Yes, the new politically correct term is mithliyy مثلي (plural: mithliyyuun/mithliyyiin) مثليين and it's becoming a bit common, though not -yet?- as common as شاذ جنسيًا , but I'm not sure if everyone would understand it, specially that it's usually مثلي and not مثلي الجنس .

شاذ جنسيًا per se is not derogatory. I think it depends on the context and the general tone used to tell if it's meant as a neutral or derogatory term.


----------



## Xence

M-Pink said:


> مخنث is effeminate or womanlike


 
I would also add _transgender_, _transsexual_, _transvestite_.


----------



## Zeevdovtarnegolet

[Moderator's Note: Merged with a previous thread]
I am interested in learning how the various dialects express this and similar words, such as Lesbian.  Because of cultural and religious reasons, I am aware that this is not a frequent or open topic of conversation, and that many words and expressions are undoubtedly derogatory, but nonetheless it would be good to know a neutral way to express this identity.


----------



## clevermizo

The neutral, politically correct word used nowadays is مثلي/مثلية/مثليون جنسيًا which is more or less a calque of the word "homosexual". Most other words are derogatory because homosexuality is generally viewed negatively in Arabic-speaking countries.


----------



## إسكندراني

I don't think مثلي is understood in Egypt. And yes, any word used would be derogatory. The most common word to my ear is شاذ , homosexuality being شذوذ جنسي. I don't think I've ever heard the word 'lesbian' be mentioned in any Arabic context. Perhaps the most interesting word I've come across is لوطي and though not used in Egypt I expect it would be understood there.


----------



## rayloom

مثلي mithliy from "mithl" which means "like, same".
شاذ or شاذ جنسيا as in abnormal, sexually abnormal.
These 2 are the most neutral. Also they are modern terms.

Other terms are:
لوطي luuTiy (from Lot, the prophet of Sodom and Gomorrah, referring to the actions of his people) means gay (for a male).
سحاقية siHaaqiyyah means lesbian. It's derived from the root s7q (one of its meanings is to grind).
These terms are moderately offensive. Also they are older terms.

There are more offensive words which I'll leave out for now


----------



## TheArabicStudent

طنط is used to mean gay in Jordan.  The plural is طنطات.


----------



## Josh_

الشذوذ الجنسي may be one of the more neutral  terms out there, but it is not completely neutral. The meaning of the root  ش-ذ-ذ has to do with the idea of deviance, abnormality, aberrant behavior, so the term still has negative connotations attached to it.

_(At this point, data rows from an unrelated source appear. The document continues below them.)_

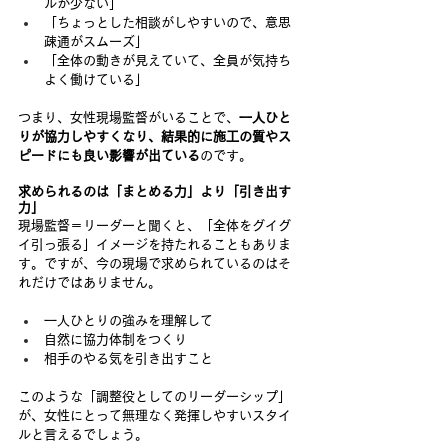
ルが少ない」
「ちょっとした相談がしやすいので、意思
疎通がスムーズ」
「全体の動きが見えていて、全員が気持ち
よく働けている」
つまり、女性現場監督がいることで、
一人ひと
りが協力しやすくなり、結果的に施工の質やス
ピードにも良い影響が出ている
のです。
求められるのは「まとめる力」より「引き出す
力」
現場監督＝リーダーと聞くと、「全体をグイグ
イ引っ張る」イメージを持たれることもありま
す。ですが、今の現場で求められているのはそ
れだけではありません。
一人ひとりの強みを理解して
自然に協力体制をつくり
相手のやる気を引き出すこと
このような「調整役としてのリーダーシップ」
が、女性にとって無理なく発揮しやすいスタイ
ルと言えるでしょう。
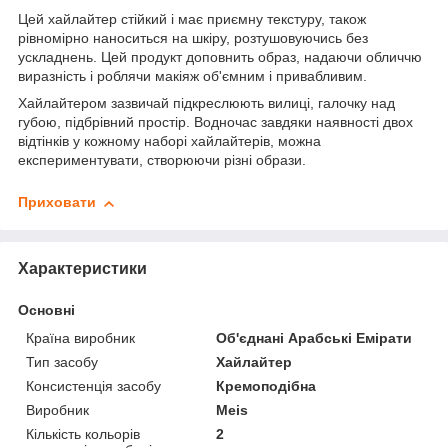
Цей хайлайтер стійкий і має приємну текстуру, також
рівномірно наноситься на шкіру, розтушовуючись без
ускладнень. Цей продукт доповнить образ, надаючи обличчю
виразність і роблячи макіяж об'ємним і привабливим.
Хайлайтером зазвичай підкреслюють вилиці, галочку над
губою, підбрівний простір. Водночас завдяки наявності двох
відтінків у кожному наборі хайлайтерів, можна
експериментувати, створюючи різні образи.
Приховати
Характеристики
Основні
Країна виробник
Об'єднані Арабські Емірати
Тип засобу
Хайлайтер
Консистенція засобу
Кремоподібна
Виробник
Meis
Кількість кольорів
2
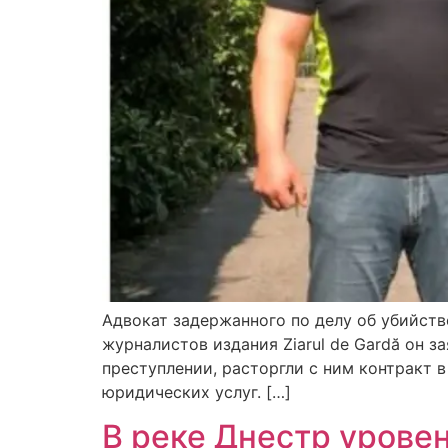
Адвокат задержанного по делу об убийств
журналистов издания Ziarul de Gardă он з
преступлении, расторгли с ним контракт 
юридических услуг. […]
В реке Днестр урове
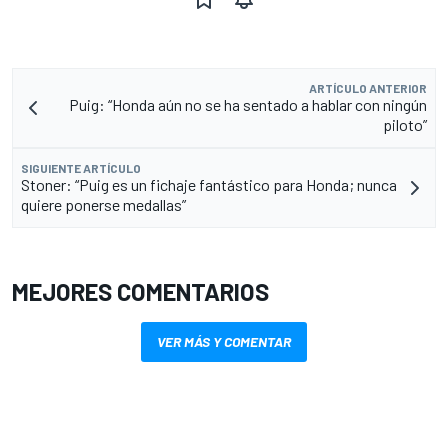
ARTÍCULO ANTERIOR
Puig: “Honda aún no se ha sentado a hablar con ningún
piloto”
SIGUIENTE ARTÍCULO
Stoner: “Puig es un fichaje fantástico para Honda; nunca
quiere ponerse medallas”
MEJORES COMENTARIOS
VER MÁS Y COMENTAR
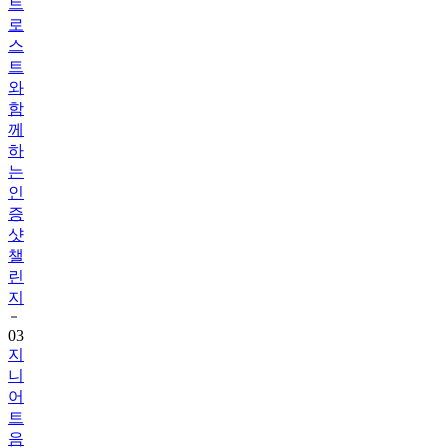
트
로
스
트
와
함
께
하
는
인
증
샷
챌
린
지
03
지
니
어
트
음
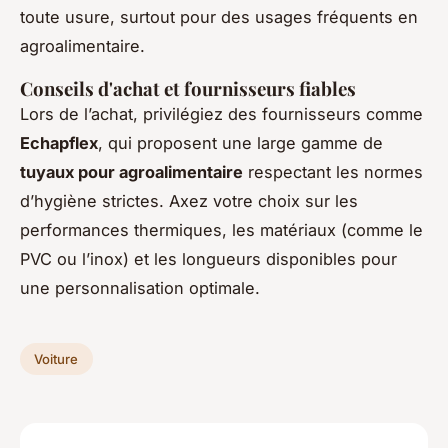
toute usure, surtout pour des usages fréquents en
agroalimentaire.
Conseils d'achat et fournisseurs fiables
Lors de l’achat, privilégiez des fournisseurs comme
Echapflex
, qui proposent une large gamme de
tuyaux pour agroalimentaire
respectant les normes
d’hygiène strictes. Axez votre choix sur les
performances thermiques, les matériaux (comme le
PVC ou l’inox) et les longueurs disponibles pour
une personnalisation optimale.
Voiture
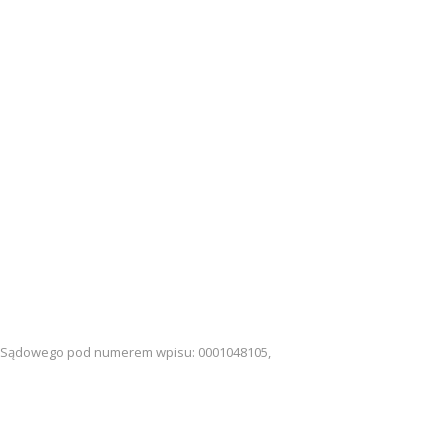
tru Sądowego pod numerem wpisu: 0001048105,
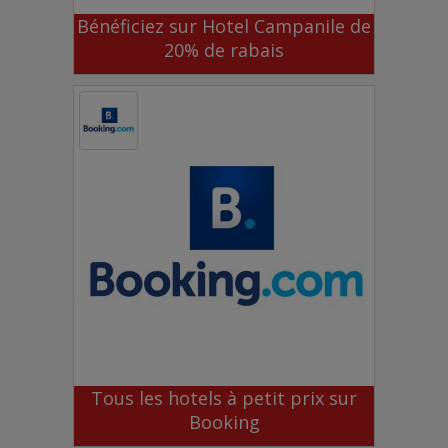
Bénéficiez sur Hotel Campanile de
20% de rabais
Tous les hotels à petit prix sur
Booking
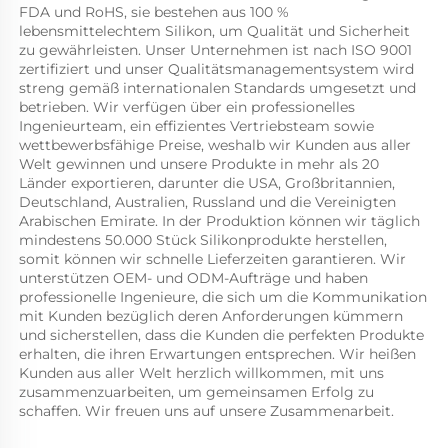
FDA und RoHS, sie bestehen aus 100 % 
lebensmittelechtem Silikon, um Qualität und Sicherheit 
zu gewährleisten. Unser Unternehmen ist nach ISO 9001 
zertifiziert und unser Qualitätsmanagementsystem wird 
streng gemäß internationalen Standards umgesetzt und 
betrieben. Wir verfügen über ein professionelles 
Ingenieurteam, ein effizientes Vertriebsteam sowie 
wettbewerbsfähige Preise, weshalb wir Kunden aus aller 
Welt gewinnen und unsere Produkte in mehr als 20 
Länder exportieren, darunter die USA, Großbritannien, 
Deutschland, Australien, Russland und die Vereinigten 
Arabischen Emirate. In der Produktion können wir täglich 
mindestens 50.000 Stück Silikonprodukte herstellen, 
somit können wir schnelle Lieferzeiten garantieren. Wir 
unterstützen OEM- und ODM-Aufträge und haben 
professionelle Ingenieure, die sich um die Kommunikation 
mit Kunden bezüglich deren Anforderungen kümmern 
und sicherstellen, dass die Kunden die perfekten Produkte 
erhalten, die ihren Erwartungen entsprechen. Wir heißen 
Kunden aus aller Welt herzlich willkommen, mit uns 
zusammenzuarbeiten, um gemeinsamen Erfolg zu 
schaffen. Wir freuen uns auf unsere Zusammenarbeit. 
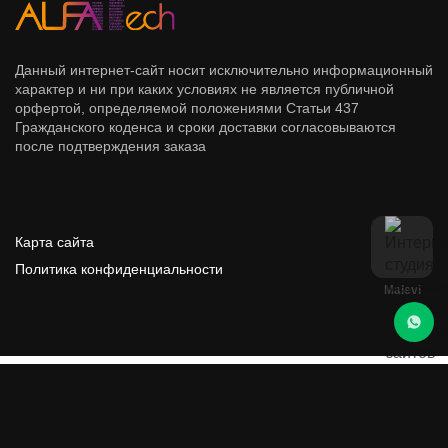
Данный интернет-сайт носит исключительно информационный
характер и ни при каких условиях не является публичной
орфертой, определяемой положениями Статьи 437
Гражданского коденса и сроки доставки согласовываются
после подтверждения заказа
Карта сайта
Политика конфиденциальности
Malevi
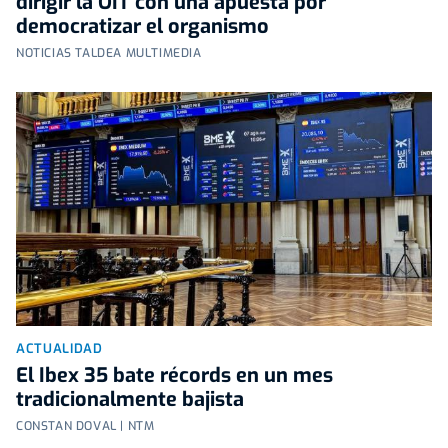
dirigir la OIT con una apuesta por
democratizar el organismo
NOTICIAS TALDEA MULTIMEDIA
ACTUALIDAD
El Ibex 35 bate récords en un mes
tradicionalmente bajista
CONSTAN DOVAL | NTM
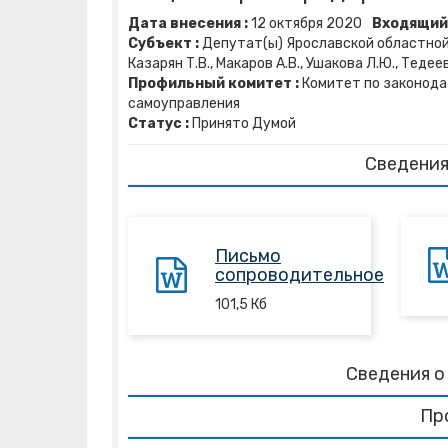
Дата внесения :
12
октября
2020
Входящий 
Субъект :
Депутат(ы) Ярославской областной Ду
Казарян Т.В., Макаров А.В., Ушакова Л.Ю., Тедеев
Профильный комитет :
Комитет по законода
самоуправления
Статус :
Принято Думой
Сведения
Письмо
сопроводительное
101,5
Кб
Сведения о
Пр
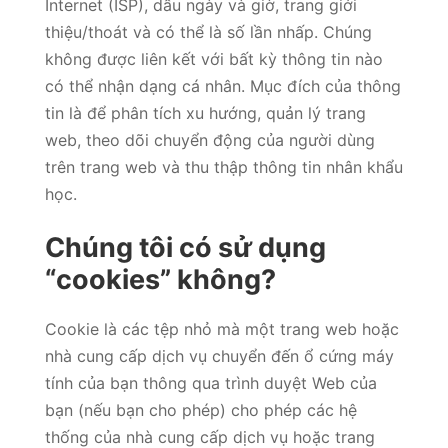
Internet (ISP), dấu ngày và giờ, trang giới
thiệu/thoát và có thể là số lần nhấp. Chúng
không được liên kết với bất kỳ thông tin nào
có thể nhận dạng cá nhân. Mục đích của thông
tin là để phân tích xu hướng, quản lý trang
web, theo dõi chuyển động của người dùng
trên trang web và thu thập thông tin nhân khẩu
học.
Chúng tôi có sử dụng
“cookies” không?
Cookie là các tệp nhỏ mà một trang web hoặc
nhà cung cấp dịch vụ chuyển đến ổ cứng máy
tính của bạn thông qua trình duyệt Web của
bạn (nếu bạn cho phép) cho phép các hệ
thống của nhà cung cấp dịch vụ hoặc trang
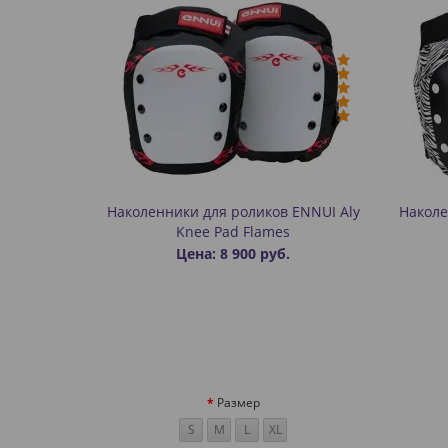
Наколенники для роликов ENNUI Aly
Наколе
Knee Pad Flames
Цена: 8 900 руб.
Размер
S
M
L
XL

I think the most neutral  term is المثلية الجنسية as the root م-ث-ل merely has to do with the idea likeness.  

  المساحقة comes from the root س-ح-ق, which has, among other meanings, to do with  grinding or rubbing, as previously mentioned.  Applied to lesbians probably in reference to a certain sexual practice. A more accurate translation for the term might be 'tribadism' or  'tribady', but of course, by extension, lesbianism in general.   

Speaking of calques, I have wondered if this term was a calque from the  Greek _τριβάς_ (tribas) (whence we get the English terms), taken during the Islamic Golden Age when Greek  works were translated into Arabic.  I know that there were medieval Arabs who wrote about sex and various sexual practices, including lesbianism and male homosexuality.  One such work is "جوامع اللذة" by the medieval Arab writer أبو الحسن علي بن نصرالكاتب.  Apparently this work has even been translated into English as "The Encyclopedia of Pleasure" see here.


----------



## cherine

إسكندراني said:


> I don't think مثلي is understood in Egypt.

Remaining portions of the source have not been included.